◆ **Collected data entries**

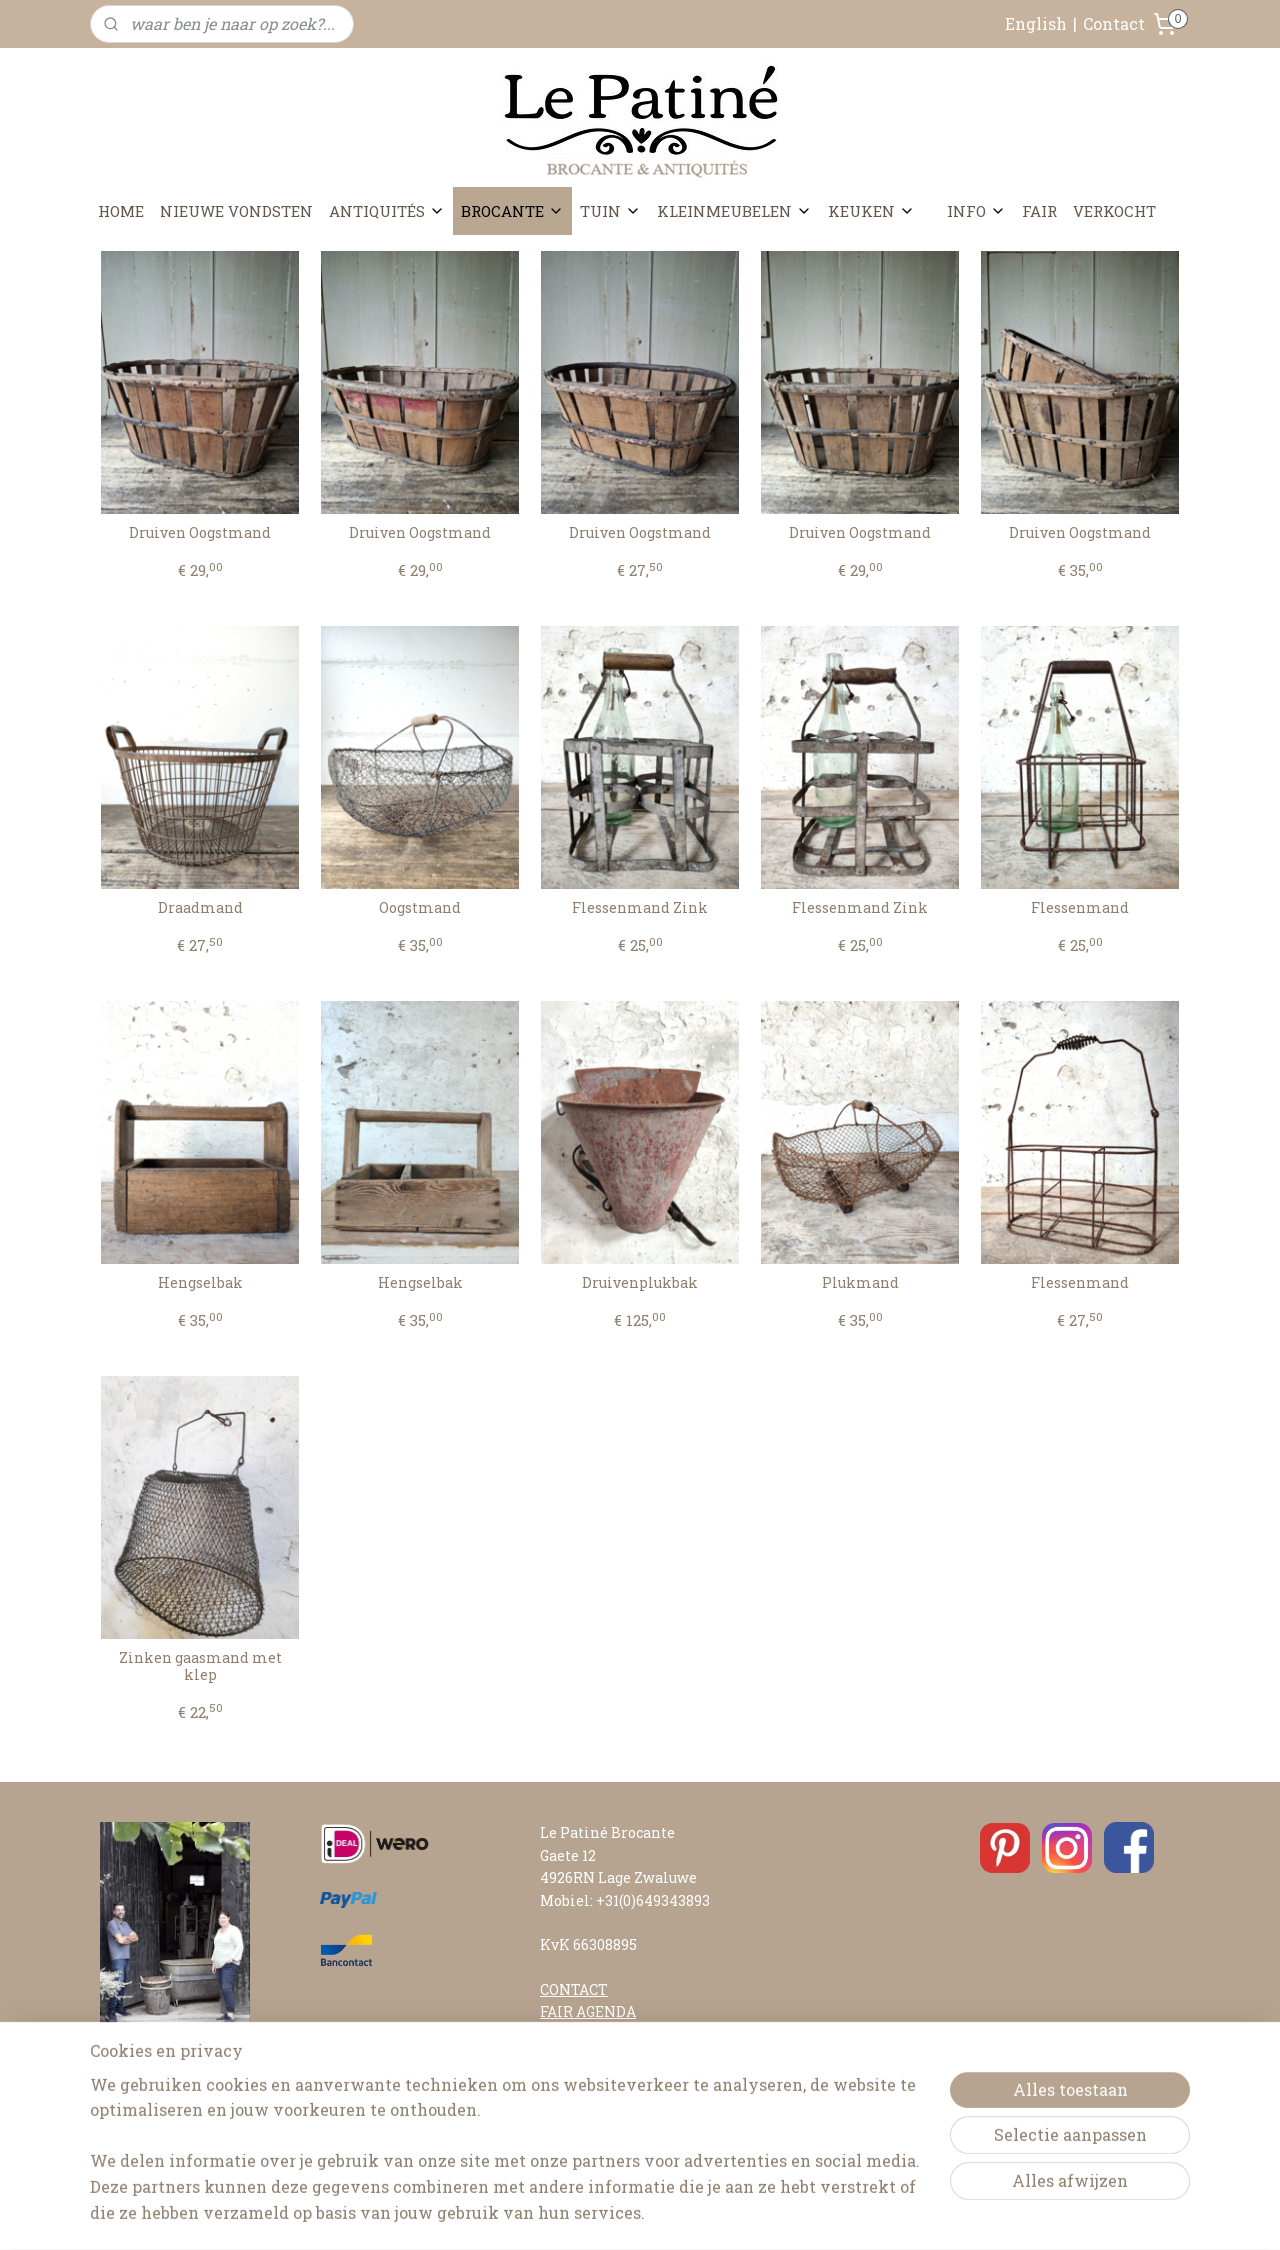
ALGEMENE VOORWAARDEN (639, 2123)
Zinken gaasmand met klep (200, 1667)
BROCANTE (512, 211)
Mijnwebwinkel (859, 2213)
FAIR (1039, 211)
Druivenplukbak (640, 1283)
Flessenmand (1080, 908)
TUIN (610, 211)
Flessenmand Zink (640, 908)
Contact (1114, 23)
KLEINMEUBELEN (734, 211)
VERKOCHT (1114, 211)
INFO (976, 211)
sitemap (583, 2213)
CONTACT (574, 1989)
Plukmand (860, 1283)
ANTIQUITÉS (387, 211)
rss (620, 2213)
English (1036, 23)
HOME (121, 211)
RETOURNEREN (596, 2101)
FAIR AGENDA (588, 2011)
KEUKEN (871, 211)
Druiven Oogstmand (200, 533)
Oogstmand (420, 908)
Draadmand (200, 908)
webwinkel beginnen (691, 2213)
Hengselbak (200, 1283)
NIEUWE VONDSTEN (236, 211)
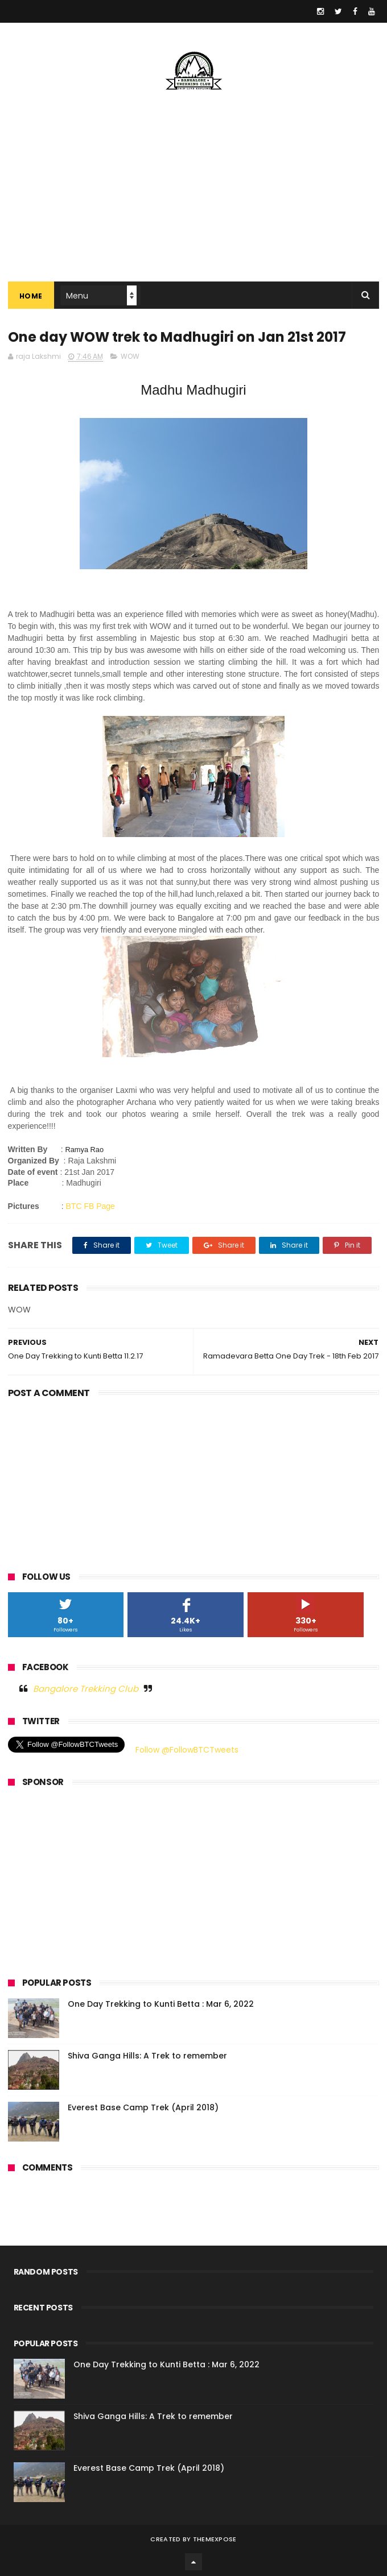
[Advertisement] (194, 1482)
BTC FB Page (90, 1206)
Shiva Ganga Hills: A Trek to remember (147, 2055)
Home (31, 296)
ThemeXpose (215, 2539)
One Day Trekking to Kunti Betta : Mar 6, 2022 (161, 2004)
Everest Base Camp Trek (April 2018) (143, 2107)
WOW (130, 356)
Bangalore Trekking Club (85, 1689)
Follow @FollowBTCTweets (186, 1749)
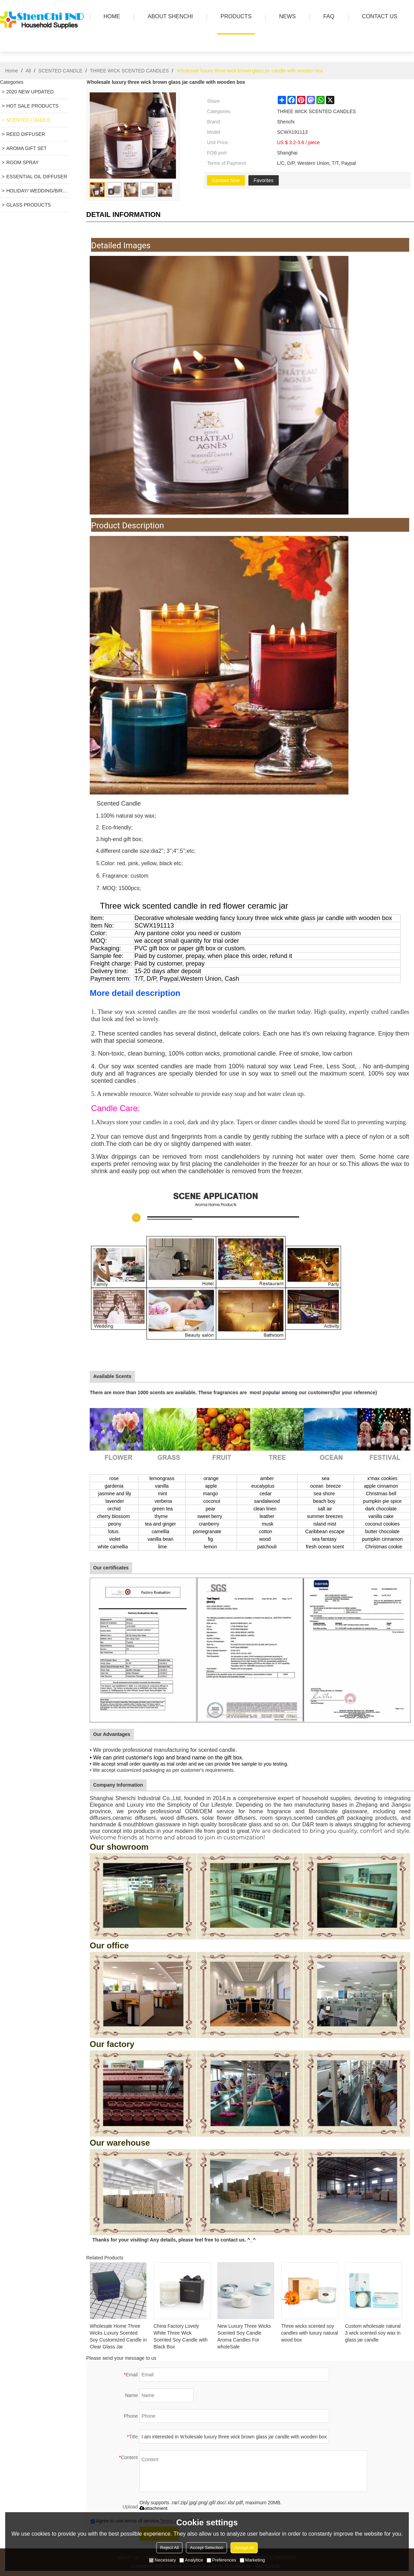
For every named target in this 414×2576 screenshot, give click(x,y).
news (286, 17)
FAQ (327, 17)
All (28, 70)
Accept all (244, 2547)
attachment (153, 2508)
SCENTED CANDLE (60, 70)
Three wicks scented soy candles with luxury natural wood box (309, 2333)
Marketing (252, 2560)
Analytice (191, 2560)
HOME (110, 17)
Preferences (221, 2560)
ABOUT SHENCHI (168, 17)
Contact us (377, 17)
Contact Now (226, 180)
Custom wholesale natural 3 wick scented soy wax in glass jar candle (373, 2333)
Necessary (162, 2560)
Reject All (169, 2547)
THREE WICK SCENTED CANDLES (129, 70)
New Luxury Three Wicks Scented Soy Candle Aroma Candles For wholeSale (244, 2336)
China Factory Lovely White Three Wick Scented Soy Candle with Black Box (180, 2336)
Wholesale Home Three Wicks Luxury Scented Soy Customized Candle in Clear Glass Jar (118, 2336)
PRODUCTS (234, 17)
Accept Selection (206, 2547)
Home (11, 70)
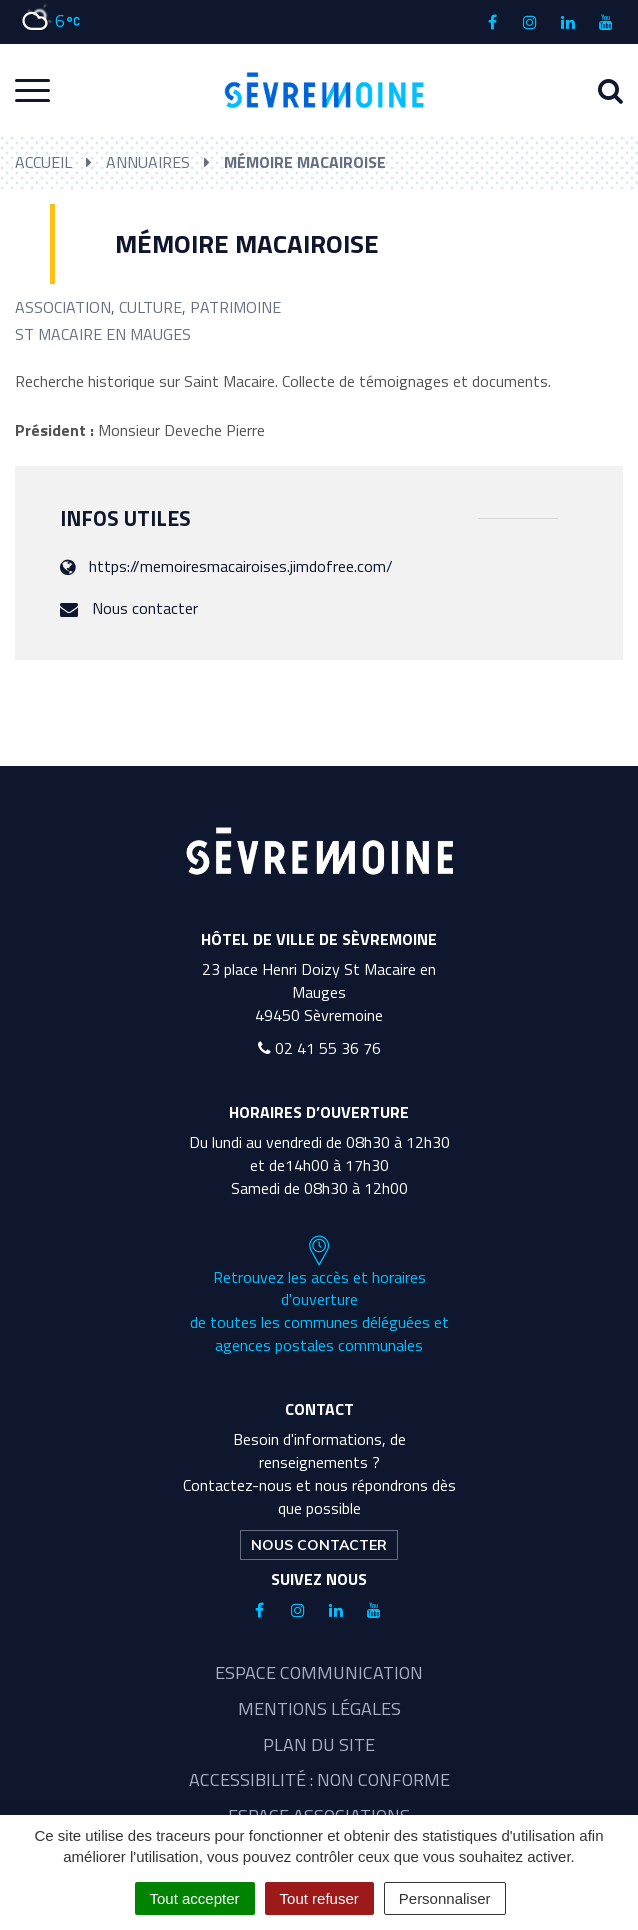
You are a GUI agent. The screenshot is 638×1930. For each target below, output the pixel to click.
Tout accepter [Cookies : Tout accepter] (195, 1898)
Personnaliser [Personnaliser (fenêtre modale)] (445, 1898)
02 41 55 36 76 (319, 1048)
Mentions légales (319, 1708)
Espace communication (319, 1672)
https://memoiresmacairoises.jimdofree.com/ (241, 566)
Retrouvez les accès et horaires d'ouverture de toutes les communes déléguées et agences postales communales (319, 1296)
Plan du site (319, 1744)
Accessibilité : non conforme (319, 1779)
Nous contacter (145, 608)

◆ **To do**
Your task for the entries above: copy exactly the span starting with the line with "Shiva Ganga Hills: A" and going on through the line with "Follow @FollowBTCTweets (186, 1749)", both lines included, and nothing else.

◆ **Answer for this exercise**
Shiva Ganga Hills: A Trek to remember (147, 2055)
Home (31, 296)
ThemeXpose (215, 2539)
One Day Trekking to Kunti Betta : Mar 6, 2022 (161, 2004)
Everest Base Camp Trek (April 2018) (143, 2107)
WOW (130, 356)
Bangalore Trekking Club (85, 1689)
Follow @FollowBTCTweets (186, 1749)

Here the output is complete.